Antonius Mathijsen (1805–1878) was born in
Budel, the Netherlands, where his father was the village doctor. He was educated in Brussels, Maastricht and Utrecht obtaining the degree of doctor of medicine at Gissen in 1837. He spent his entire career as a medical officer in the Dutch Army. While he was stationed at Haarlem in 1851, he developed a method of applying plaster of Paris bandages. A brief note describing his method was published on January 30, 1852; it was followed shortly by more complete accounts. In these accounts Mathijsen emphasised that only simple materials were required and the bandage could be quickly applied without assistance. The bandages hardened rapidly, provided an exact fit and could be windowed or bivalved (cut to provide strain relief) easily. Mathijsen used coarsely woven materials, usually linen, into which dry plaster of Paris had been rubbed thoroughly. The bandages were then moistened with a wet sponge or brush as they were applied and rubbed by hand until they hardened. Plaster of Paris dressings were first employed in the treatment of mass casualties in the 1850s during the
Crimean War by
Nikolai Ivanovich Pirogov (1810–1881). Pirogov was born in Moscow and received his early education there. After obtaining a medical degree at
Dorpat (now Tartu,
Estonia) he studied at
Berlin and
Göttingen before returning to Dorpat as a professor of Surgery. In 1840, he became the professor of surgery at the academy of military medicine in St. Petersburg. Pirogov introduced the use of
ether anaesthesia to Russia and made important contributions to the study of cross-sectional human anatomy. With the help of his patron, the grand duchess
Helene Pavlovna, he introduced female nurses into the military hospitals at the same time that
Florence Nightingale was beginning a similar program in British military hospitals. Seutin had travelled through Russia demonstrating his 'starched bandage', and his technique had been adopted by both the Russian army and navy by 1837. Pirogov had observed the use of plaster of Paris bandages in the studio of a sculptor who used strips of linen soaked in liquid plaster of Paris for making models (this technique, called "

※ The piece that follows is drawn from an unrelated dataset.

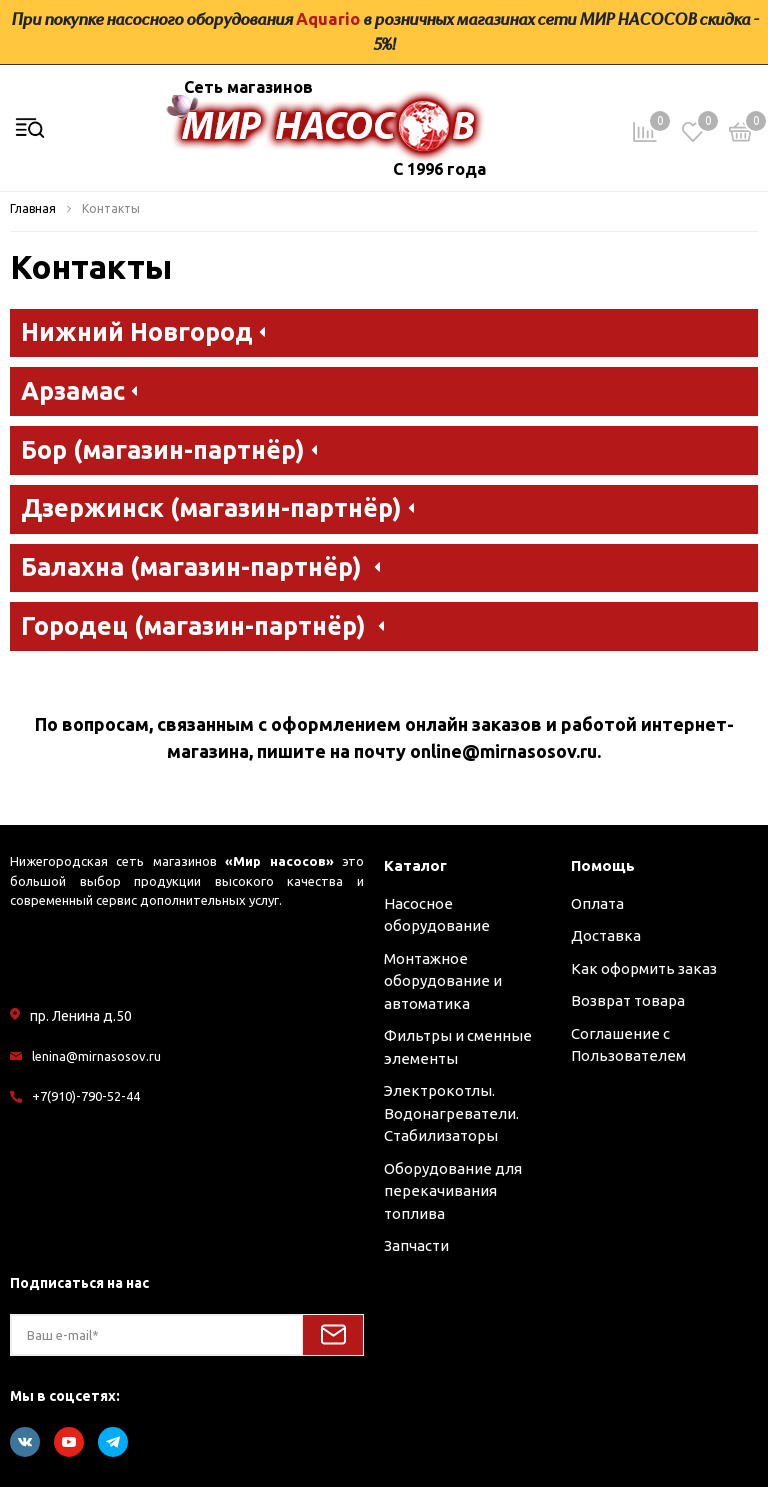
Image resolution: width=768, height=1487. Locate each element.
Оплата (597, 903)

modroc," is still popular). Pirogov went on to develop his own methods, although he was aware of Mathijsen's work. Pirogov's method involved soaking coarse cloth in a plaster of Paris mixture immediately before application to the limbs, which were protected either by stockings or cotton pads. Large dressings were reinforced with pieces of wood. As time passed and the method moved more into the mainstream some disagreement arose as to the problems associated with cutting off air to skin contact, and also some improvements were made. Eventually Pirogov's method gave way to Mathijsen's. Among the improvements suggested as early as 1860 was that of making the dressing resistant to water by painting the dried plaster of Paris with a mixture of
shellac dissolved in alcohol. The first commercial bandages were not produced until 1931 in Germany, and were called Cellona. Before that the bandages were made by hand at the hospitals. As a plaster cast is applied, it expands by approximately 0.5%. The less water used, the more linear expansion occurs.